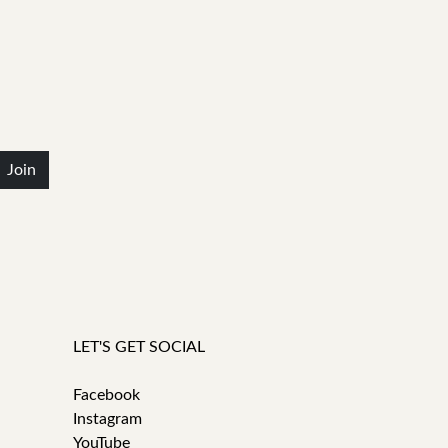
Join
LET'S GET SOCIAL
Facebook
Instagram
YouTube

▶ Work to complete
Your answer must be the entries written out word for word, without their pictures.

▶ Solution to the exercise
Join
LET'S GET SOCIAL
Facebook
Instagram
YouTube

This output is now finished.